A white wine at room temperature 70°F is chilled in ice (32°F). If it takes 15 min for the wine to chill to 60°F, how long will it take for the wine to reach 56°F?

The initial temperature of white wine at room temperature is70°F and is chilled in ice (32°F). It takes 15 min for the wine to chill to 60°F. By using Newton’s law of cooling, we have to determine the time after which the temperature of the wine will reach 56°F.

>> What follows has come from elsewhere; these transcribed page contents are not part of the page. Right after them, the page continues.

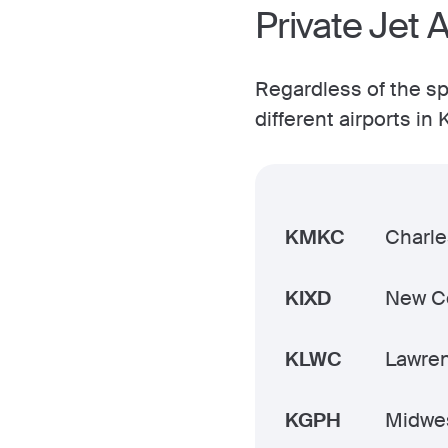
Private Jet 
Regardless of the spe
different airports i
KMKC
Charle
KIXD
New Ce
KLWC
Lawre
KGPH
Midwes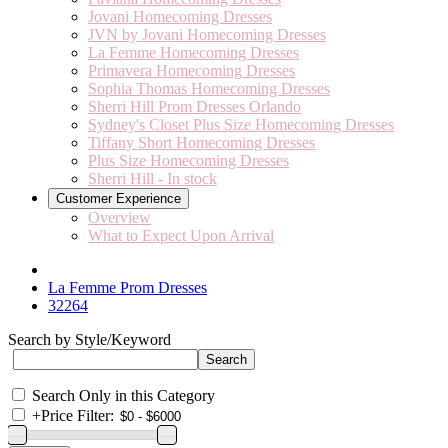
Jovani Homecoming Dresses
JVN by Jovani Homecoming Dresses
La Femme Homecoming Dresses
Primavera Homecoming Dresses
Sophia Thomas Homecoming Dresses
Sherri Hill Prom Dresses Orlando
Sydney's Closet Plus Size Homecoming Dresses
Tiffany Short Homecoming Dresses
Plus Size Homecoming Dresses
Sherri Hill - In stock
Customer Experience
Overview
What to Expect Upon Arrival
La Femme Prom Dresses
32264
Search by Style/Keyword
Search Only in this Category
+
Price Filter: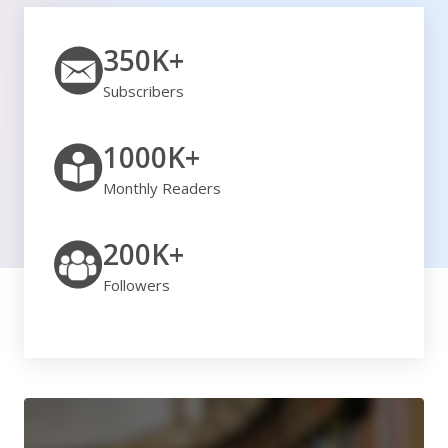
350K+
Subscribers
1000K+
Monthly Readers
200K+
Followers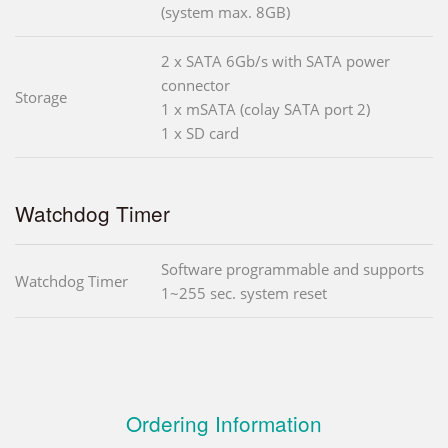
(system max. 8GB)
2 x SATA 6Gb/s with SATA power
connector
Storage
1 x mSATA (colay SATA port 2)
1 x SD card
Watchdog Timer
Software programmable and supports
Watchdog Timer
1~255 sec. system reset
Ordering Information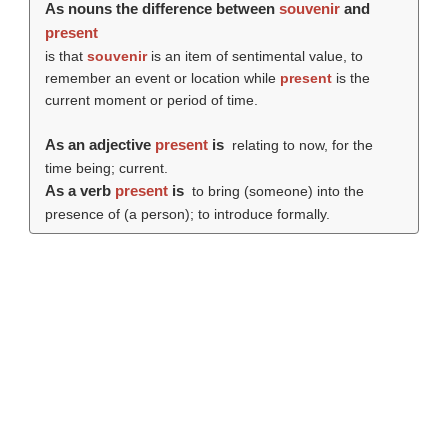
As nouns the difference between
souvenir
and
present
is that
souvenir
is an item of sentimental value, to
remember an event or location while
present
is the
current moment or period of time.
As an adjective
present
is
relating to now, for the
time being; current.
As a verb
present
is
to bring (someone) into the
presence of (a person); to introduce formally.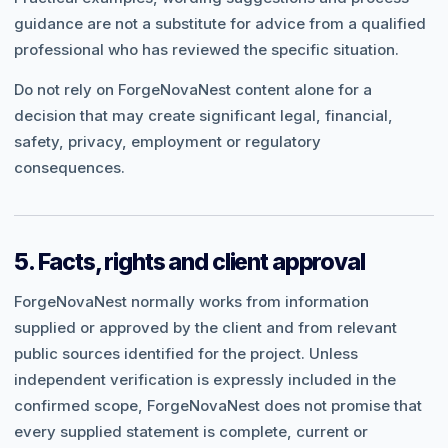
guidance are not a substitute for advice from a qualified
professional who has reviewed the specific situation.
Do not rely on ForgeNovaNest content alone for a
decision that may create significant legal, financial,
safety, privacy, employment or regulatory
consequences.
5. Facts, rights and client approval
ForgeNovaNest normally works from information
supplied or approved by the client and from relevant
public sources identified for the project. Unless
independent verification is expressly included in the
confirmed scope, ForgeNovaNest does not promise that
every supplied statement is complete, current or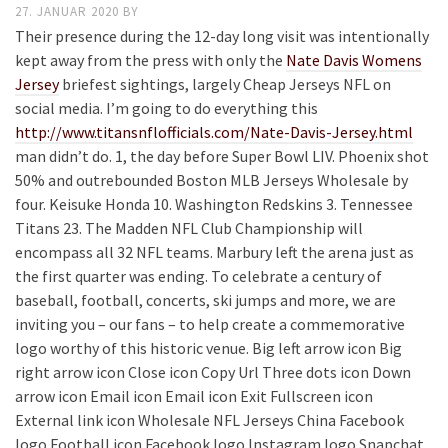
27. JANUAR 2020
BY
Their presence during the 12-day long visit was intentionally
kept away from the press with only the
Nate Davis Womens
Jersey
briefest sightings, largely Cheap Jerseys NFL on
social media. I’m going to do everything this
http://www.titansnflofficials.com/Nate-Davis-Jersey.html
man didn’t do. 1, the day before Super Bowl LIV. Phoenix shot
50% and outrebounded Boston MLB Jerseys Wholesale by
four. Keisuke Honda 10. Washington Redskins 3. Tennessee
Titans 23. The Madden NFL Club Championship will
encompass all 32 NFL teams. Marbury left the arena just as
the first quarter was ending. To celebrate a century of
baseball, football, concerts, ski jumps and more, we are
inviting you – our fans – to help create a commemorative
logo worthy of this historic venue. Big left arrow icon Big
right arrow icon Close icon Copy Url Three dots icon Down
arrow icon Email icon Email icon Exit Fullscreen icon
External link icon Wholesale NFL Jerseys China Facebook
logo Football icon Facebook logo Instagram logo Snapchat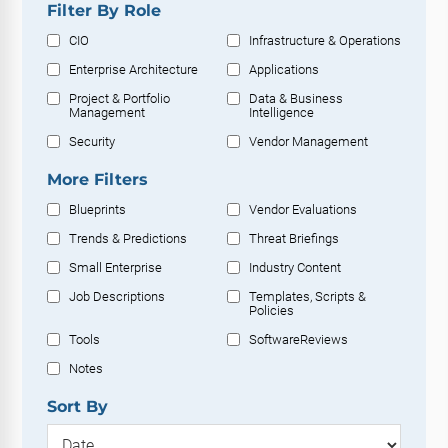
Filter By Role
CIO
Infrastructure & Operations
Enterprise Architecture
Applications
Project & Portfolio
Data & Business
Management
Intelligence
Security
Vendor Management
More Filters
Blueprints
Vendor Evaluations
Trends & Predictions
Threat Briefings
Small Enterprise
Industry Content
Job Descriptions
Templates, Scripts &
Policies
Tools
SoftwareReviews
Notes
Sort By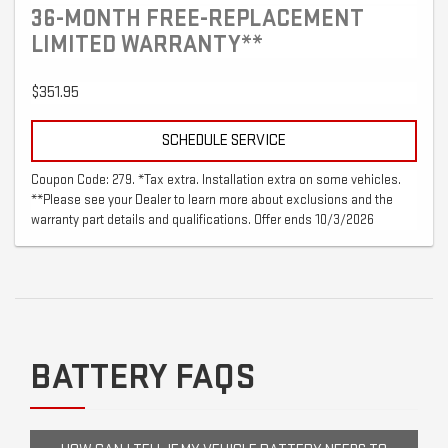
36-MONTH FREE-REPLACEMENT
LIMITED WARRANTY**
$351.95
SCHEDULE SERVICE
Coupon Code: 279. *Tax extra. Installation extra on some vehicles.
**Please see your Dealer to learn more about exclusions and the
warranty part details and qualifications. Offer ends 10/3/2026
BATTERY FAQS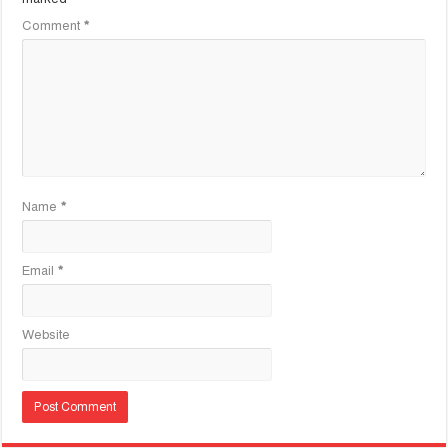
Comment
*
Name
*
Email
*
Website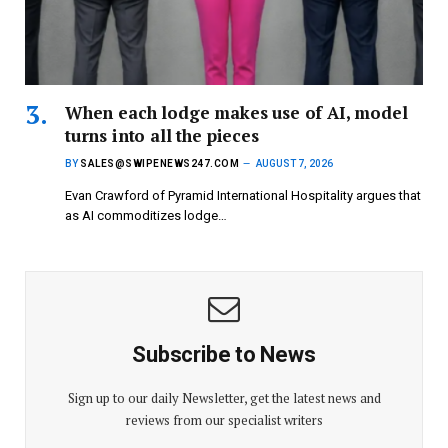
When each lodge makes use of AI, model
turns into all the pieces
BY
SALES@SWIPENEWS247.COM
AUGUST 7, 2026
Evan Crawford of Pyramid International Hospitality argues that
as AI commoditizes lodge…
Subscribe to News
Sign up to our daily Newsletter, get the latest news and
reviews from our specialist writers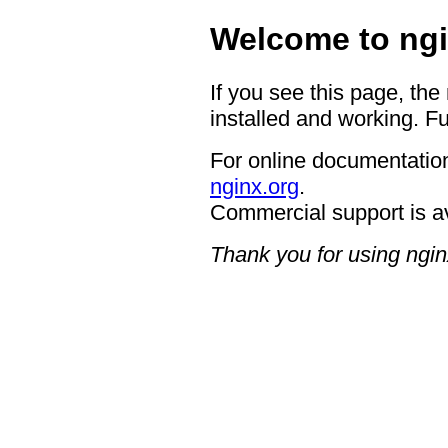
Welcome to ngi
If you see this page, the
installed and working. Fu
For online documentation
nginx.org
.
Commercial support is a
Thank you for using ngin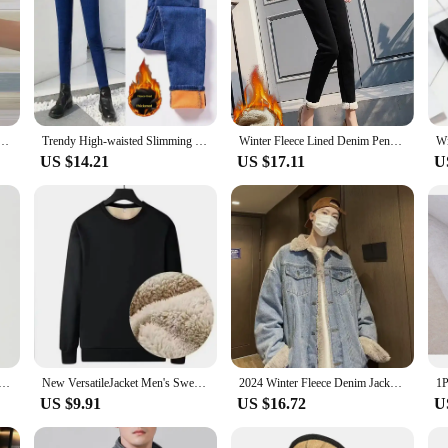
en's Autumn Winter New Arrival 2024 Fleece-lined Loose Fit Ninety-point Man Pants Harem Trousers
Trendy High-waisted Slimming Fleece-lined Denim Trousers Women's 2024 Winter New Korean Style Elastic Pencil Slim Fit Jeans
Winter Fleece Lined Denim Pencil Pants Women Thicken Warm Lamb Fluff Jeans High Waist New Slim Vaqueros Big Size 34 Kot Pantolon
US $14.21
US $17.11
U
ies for Men Korean Y2K Vintage Solid Color Fleece Sweatshirts Spring Autumn Street Fashion Oversized Hoodie
New VersatileJacket Men's Sweatshirt Winter Sheep Fleece Round Neck Loose-Fit Base Layer Top Casual Style Other Type
2024 Winter Fleece Denim Jacket Men Thick Warm Wool Liner Coats Men Thicker Denim Outwear Jean Jackets Men Cowboy Casual Outfits
US $9.91
US $16.72
U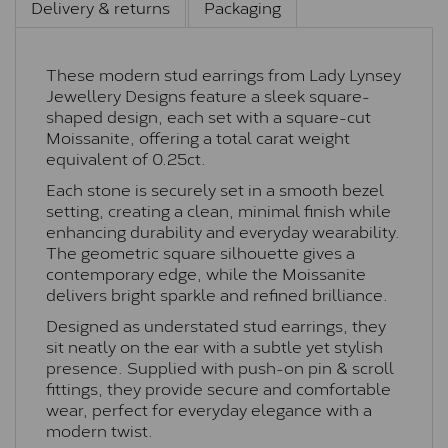
Delivery & returns
Packaging
These modern stud earrings from Lady Lynsey
Jewellery Designs feature a sleek square-
shaped design, each set with a square-cut
Moissanite, offering a total carat weight
equivalent of 0.25ct.
Each stone is securely set in a smooth bezel
setting, creating a clean, minimal finish while
enhancing durability and everyday wearability.
The geometric square silhouette gives a
contemporary edge, while the Moissanite
delivers bright sparkle and refined brilliance.
Designed as understated stud earrings, they
sit neatly on the ear with a subtle yet stylish
presence. Supplied with push-on pin & scroll
fittings, they provide secure and comfortable
wear, perfect for everyday elegance with a
modern twist.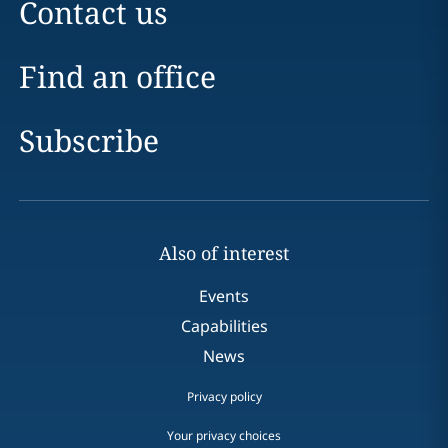
Contact us
Find an office
Subscribe
Also of interest
Events
Capabilities
News
Privacy policy
Your privacy choices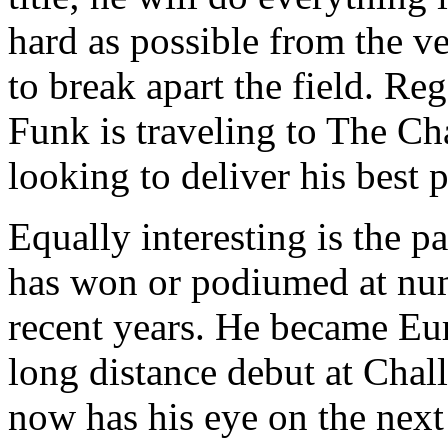
hard as possible from the ve
to break apart the field. Reg
Funk is traveling to The C
looking to deliver his best 
Equally interesting is the p
has won or podiumed at num
recent years. He became Eu
long distance debut at Ch
now has his eye on the next 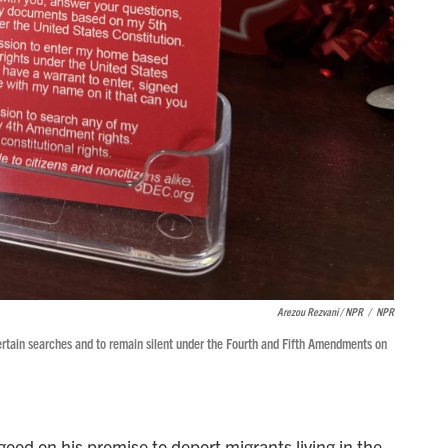
Arezou Rezvani / NPR
/
NPR
 certain searches and to remain silent under the Fourth and Fifth Amendments on
ood on his promise to deport migrants living in the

Newton’s Law of Cooling is,

$T\left(t\right)=M_0+\left(T_0-M_0\right)e^{-kt}······\left(1\right)$

Here, we will take the values as,

Initial temperature,$T_0={70}^{o}F$,

$M_0={32}^{o}F$

Temperature after 15 min,$T\left(15\right)={60}^{o}F$

Using the given values in equation (1), to find the value of k,

$$\begin{gathered} T\left(15\right)=32+\left(70-32\right)e^{-15k} \\ 60=32+\left(38\right)e^{-15k} \\ 60-32=\left(38\right)e^{-15k} \\ 28=\left(38\right)e^{-15k} \\ {e}^{15k}=\frac{38}{28} \\ 15k=ln\left(1.357\right) \\ k=\frac{ln\left(1.357\right)}{15} \\ k=0.0203 \end{gathered}$$

One will use this value of k in next step to find the time after which the temperature of the wine will reach 56°F.

Substituting $T\left(t\right)={56}^{o}F$in equation (1),

$$\begin{gathered} 56=32+\left(70-32\right)e^{-(0.0203)t} \\ 56-32=\left(38\right)e^{-(0.0203)t} \\ {e}^{(0.0203)t}=\frac{38}{24} \\ \left(0.0203\right)t=ln\left(1.5834\right) \\ t=\frac{ln\left(1.5834\right)}{0.0203} \\ t=22.6min \end{gathered}$$

Hence, the temperature of wine will reach 56°F after 22.6 minutes.